From left John Hitchcock, director of the Center for Evaluation and Education Policy (CEEP), Professor Burke Johnson, executive director, MMIRA, Professor Tony J Onwuegbuzie, president, MMIRA, Professor John Creswell, co-director of the MMIRA, Hannah Gerber-specialist in social media research, Professor Nataliya Ivankova, MMIRA, Communications/ Marketing.
New approach to research to yield improved results
RESEARCHERS IN the Caribbean are being encouraged to adopt a new approach to the investigation of facts in order to arrive at more accurate conclusions.

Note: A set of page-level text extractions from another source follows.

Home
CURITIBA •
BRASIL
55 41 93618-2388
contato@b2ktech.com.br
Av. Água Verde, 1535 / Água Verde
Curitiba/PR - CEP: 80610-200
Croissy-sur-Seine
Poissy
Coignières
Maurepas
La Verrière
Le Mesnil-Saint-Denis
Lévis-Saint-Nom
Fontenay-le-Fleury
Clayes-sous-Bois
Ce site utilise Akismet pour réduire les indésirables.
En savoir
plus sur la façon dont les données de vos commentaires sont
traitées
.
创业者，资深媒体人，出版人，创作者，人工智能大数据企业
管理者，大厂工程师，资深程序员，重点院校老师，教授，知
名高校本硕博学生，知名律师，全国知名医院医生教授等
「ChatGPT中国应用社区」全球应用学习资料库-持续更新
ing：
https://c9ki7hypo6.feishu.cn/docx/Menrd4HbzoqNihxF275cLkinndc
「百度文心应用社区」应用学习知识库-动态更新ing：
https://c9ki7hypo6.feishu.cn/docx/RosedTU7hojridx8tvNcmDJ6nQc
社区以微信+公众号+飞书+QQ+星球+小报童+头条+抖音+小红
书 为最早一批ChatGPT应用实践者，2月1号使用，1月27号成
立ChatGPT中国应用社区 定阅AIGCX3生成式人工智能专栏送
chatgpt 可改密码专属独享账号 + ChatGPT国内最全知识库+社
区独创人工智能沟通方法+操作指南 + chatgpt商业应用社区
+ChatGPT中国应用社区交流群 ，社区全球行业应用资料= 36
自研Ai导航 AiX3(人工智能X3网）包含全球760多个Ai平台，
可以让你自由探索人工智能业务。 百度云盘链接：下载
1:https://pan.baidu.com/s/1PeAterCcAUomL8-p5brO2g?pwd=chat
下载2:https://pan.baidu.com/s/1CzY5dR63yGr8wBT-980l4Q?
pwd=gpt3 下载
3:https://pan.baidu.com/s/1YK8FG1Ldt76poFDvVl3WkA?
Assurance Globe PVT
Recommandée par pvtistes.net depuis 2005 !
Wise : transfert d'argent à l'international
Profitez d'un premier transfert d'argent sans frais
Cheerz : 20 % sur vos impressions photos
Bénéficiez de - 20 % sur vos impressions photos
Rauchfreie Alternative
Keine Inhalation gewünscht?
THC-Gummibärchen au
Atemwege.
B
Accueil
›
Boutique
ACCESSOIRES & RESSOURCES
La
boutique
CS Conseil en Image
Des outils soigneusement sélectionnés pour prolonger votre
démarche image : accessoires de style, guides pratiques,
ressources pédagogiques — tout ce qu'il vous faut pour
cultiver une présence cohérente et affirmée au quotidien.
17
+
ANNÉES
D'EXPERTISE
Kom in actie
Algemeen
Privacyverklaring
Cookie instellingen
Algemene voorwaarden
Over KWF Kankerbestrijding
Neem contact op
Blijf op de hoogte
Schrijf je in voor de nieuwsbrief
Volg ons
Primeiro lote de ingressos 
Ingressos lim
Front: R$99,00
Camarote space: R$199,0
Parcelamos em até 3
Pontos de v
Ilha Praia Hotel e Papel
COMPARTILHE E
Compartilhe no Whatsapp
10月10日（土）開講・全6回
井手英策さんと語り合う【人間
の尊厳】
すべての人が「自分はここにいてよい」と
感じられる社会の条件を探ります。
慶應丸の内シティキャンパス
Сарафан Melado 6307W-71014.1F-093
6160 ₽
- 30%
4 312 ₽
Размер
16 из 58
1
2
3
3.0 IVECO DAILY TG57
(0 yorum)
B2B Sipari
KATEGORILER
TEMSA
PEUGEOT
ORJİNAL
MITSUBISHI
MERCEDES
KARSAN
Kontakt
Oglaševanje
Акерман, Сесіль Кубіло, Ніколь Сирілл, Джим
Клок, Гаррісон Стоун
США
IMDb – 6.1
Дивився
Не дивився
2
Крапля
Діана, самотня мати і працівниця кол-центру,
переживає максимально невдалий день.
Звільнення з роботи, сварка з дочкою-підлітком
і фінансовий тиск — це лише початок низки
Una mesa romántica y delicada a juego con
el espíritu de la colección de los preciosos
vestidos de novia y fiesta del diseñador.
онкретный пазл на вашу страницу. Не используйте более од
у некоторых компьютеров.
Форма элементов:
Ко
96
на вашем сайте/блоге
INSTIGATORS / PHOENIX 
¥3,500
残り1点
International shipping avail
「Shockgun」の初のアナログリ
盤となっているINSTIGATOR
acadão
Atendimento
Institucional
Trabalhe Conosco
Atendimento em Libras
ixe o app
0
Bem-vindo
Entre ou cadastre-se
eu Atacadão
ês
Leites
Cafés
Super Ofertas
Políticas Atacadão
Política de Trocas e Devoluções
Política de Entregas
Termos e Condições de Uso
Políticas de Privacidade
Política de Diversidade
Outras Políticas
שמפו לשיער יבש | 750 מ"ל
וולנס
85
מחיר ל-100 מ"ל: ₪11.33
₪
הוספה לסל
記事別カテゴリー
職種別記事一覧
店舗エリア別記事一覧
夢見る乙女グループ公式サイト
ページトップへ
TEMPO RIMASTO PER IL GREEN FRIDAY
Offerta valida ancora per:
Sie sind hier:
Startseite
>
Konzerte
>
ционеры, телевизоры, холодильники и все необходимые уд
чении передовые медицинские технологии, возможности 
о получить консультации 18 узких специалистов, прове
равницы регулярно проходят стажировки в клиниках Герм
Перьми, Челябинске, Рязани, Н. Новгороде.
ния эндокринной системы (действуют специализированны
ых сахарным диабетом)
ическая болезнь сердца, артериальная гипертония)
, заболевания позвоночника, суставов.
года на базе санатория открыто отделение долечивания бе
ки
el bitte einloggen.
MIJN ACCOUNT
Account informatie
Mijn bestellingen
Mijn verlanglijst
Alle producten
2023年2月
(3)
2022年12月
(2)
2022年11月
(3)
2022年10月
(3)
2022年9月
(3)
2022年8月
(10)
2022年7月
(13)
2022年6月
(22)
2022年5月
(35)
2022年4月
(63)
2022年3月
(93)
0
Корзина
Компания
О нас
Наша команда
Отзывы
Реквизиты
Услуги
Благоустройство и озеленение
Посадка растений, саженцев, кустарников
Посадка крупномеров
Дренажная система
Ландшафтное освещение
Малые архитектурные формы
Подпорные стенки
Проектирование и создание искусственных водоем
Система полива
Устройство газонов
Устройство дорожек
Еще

This was the main message from the Second Mixed Methods International Research Conference which was held recently at the Iberostar Rose Hall Suites Hotel in Montego Bay. The conference, hosted by The UWI, Mona, was held under the theme Looking Backward and Forward: The Evolution of Mixed Methods Research Communities. The aim was to encourage the use of mixed methods research to enhance the research methods currently being practised by local and Caribbean researchers, and to offer an alternative to quantitative and qualitative research practices.
According to Dr Loraine Cook, senior lecturer in Educational Psychology and Research Methods at The UWI, Mona School of Education and conference chair, Mixed Methods Research is used by researchers who wish to carry out investigations at the micro and macro levels.
“It focuses on collecting, analysing and mixing both qualitative and quantitative data in a single study. It is becoming increasingly used in research practice, and is recognised as the third major research paradigm, next to qualitative and quantitative research,” she said.
“Its relevance to society is fundamental as research is used to inform policy decisions at all levels and to add credibility to those decisions. Without research, policymakers cannot make informed decisions,” she added.
Conference participants received training in Mixed Methods Research from three keynote speakers internationally recognised as experts in the field – professors John Creswell, Jennifer Greene (known as the mother of Mixed Methods) and Tony Onwuegbuzie. The conference also saw the formation of the Mixed Methods Research Caribbean Chapter (MMRCC) which was launched with 52 members as an arm of the International Association of Mixed Methods Research.
Approximately 140 people from Europe, Canada, the USA, Belize and the Caribbean, including Jamaica, Barbados and Grenada attended the conference.